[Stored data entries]

--- START ---

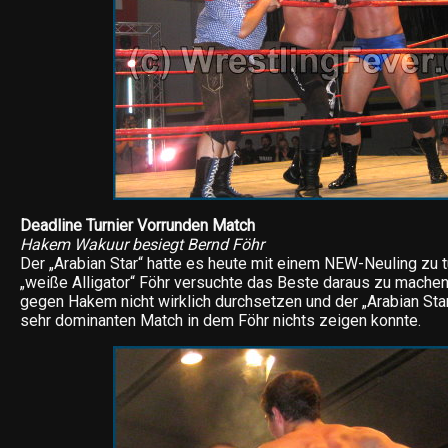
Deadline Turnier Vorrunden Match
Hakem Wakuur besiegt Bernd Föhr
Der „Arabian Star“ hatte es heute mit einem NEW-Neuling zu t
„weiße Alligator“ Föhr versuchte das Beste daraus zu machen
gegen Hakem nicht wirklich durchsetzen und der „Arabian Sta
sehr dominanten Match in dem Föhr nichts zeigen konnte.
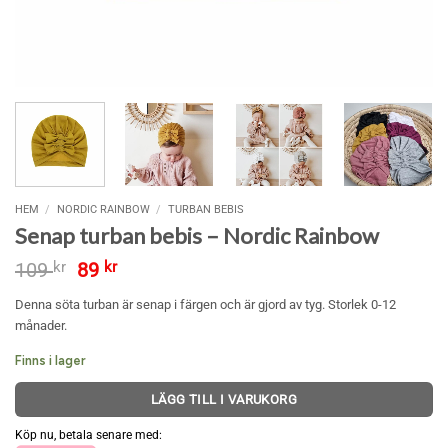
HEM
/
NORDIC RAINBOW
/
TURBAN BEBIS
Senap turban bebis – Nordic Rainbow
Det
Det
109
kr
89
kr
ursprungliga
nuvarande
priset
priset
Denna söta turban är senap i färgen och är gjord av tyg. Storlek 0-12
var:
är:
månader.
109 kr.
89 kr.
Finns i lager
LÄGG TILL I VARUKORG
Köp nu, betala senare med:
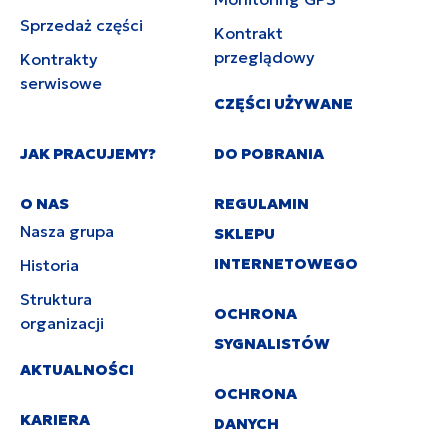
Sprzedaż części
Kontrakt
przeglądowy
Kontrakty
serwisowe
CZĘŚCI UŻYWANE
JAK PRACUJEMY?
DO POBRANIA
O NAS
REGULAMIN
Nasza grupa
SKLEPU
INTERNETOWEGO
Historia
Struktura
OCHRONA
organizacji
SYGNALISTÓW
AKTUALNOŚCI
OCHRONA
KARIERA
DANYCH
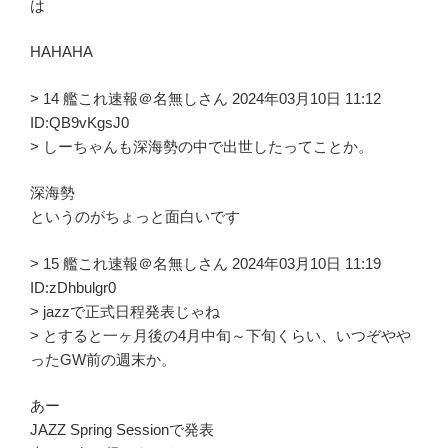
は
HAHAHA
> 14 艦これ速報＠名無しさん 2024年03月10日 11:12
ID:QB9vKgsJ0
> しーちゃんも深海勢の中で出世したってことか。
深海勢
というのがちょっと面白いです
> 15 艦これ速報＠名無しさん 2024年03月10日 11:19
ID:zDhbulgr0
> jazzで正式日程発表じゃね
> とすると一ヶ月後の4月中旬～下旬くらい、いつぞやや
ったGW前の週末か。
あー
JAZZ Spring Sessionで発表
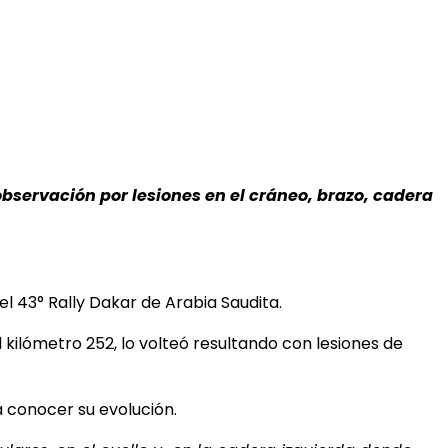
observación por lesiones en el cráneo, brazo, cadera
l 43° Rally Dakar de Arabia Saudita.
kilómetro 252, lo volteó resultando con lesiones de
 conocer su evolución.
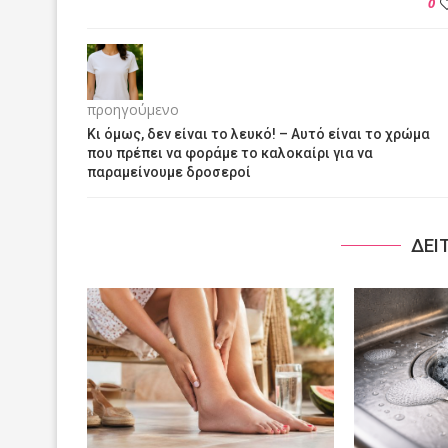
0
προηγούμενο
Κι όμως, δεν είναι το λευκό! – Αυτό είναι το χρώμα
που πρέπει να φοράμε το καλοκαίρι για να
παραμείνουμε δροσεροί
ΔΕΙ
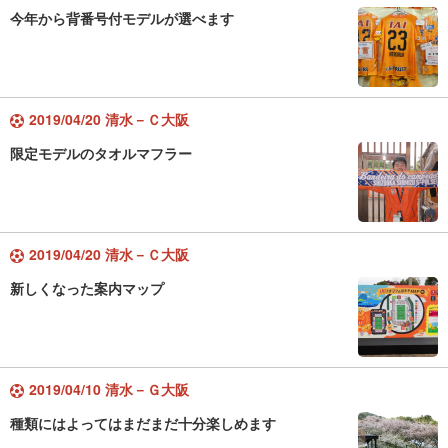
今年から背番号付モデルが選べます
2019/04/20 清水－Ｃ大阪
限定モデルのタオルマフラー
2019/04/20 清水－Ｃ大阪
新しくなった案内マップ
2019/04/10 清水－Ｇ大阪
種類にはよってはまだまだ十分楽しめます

--- END ---

§ **What is expected**
Pictures are to be omitted. The lines from the line holding "l 43° Rally Dakar de Arabia Saudita." through the closing line of the data above are to be set down exactly, and nothing more.

§ **Written response**
l 43° Rally Dakar de Arabia Saudita.
kilómetro 252, lo volteó resultando con lesiones de
 conocer su evolución.
0
προηγούμενο
Κι όμως, δεν είναι το λευκό! – Αυτό είναι το χρώμα
που πρέπει να φοράμε το καλοκαίρι για να
παραμείνουμε δροσεροί
ΔΕΙ
今年から背番号付モデルが選べます
2019/04/20 清水－Ｃ大阪
限定モデルのタオルマフラー
2019/04/20 清水－Ｃ大阪
新しくなった案内マップ
2019/04/10 清水－Ｇ大阪
種類にはよってはまだまだ十分楽しめます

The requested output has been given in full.